---------- RECORDS
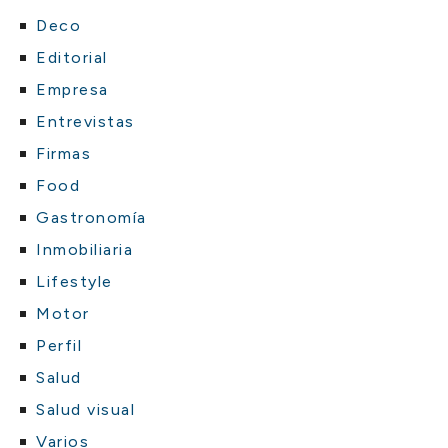
Deco
Editorial
Empresa
Entrevistas
Firmas
Food
Gastronomía
Inmobiliaria
Lifestyle
Motor
Perfil
Salud
Salud visual
Varios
--------------------
THE PROBLEM: Restate each entry exactly, omitting pictures.

ANSWER FOR THE TASK:
Deco
Editorial
Empresa
Entrevistas
Firmas
Food
Gastronomía
Inmobiliaria
Lifestyle
Motor
Perfil
Salud
Salud visual
Varios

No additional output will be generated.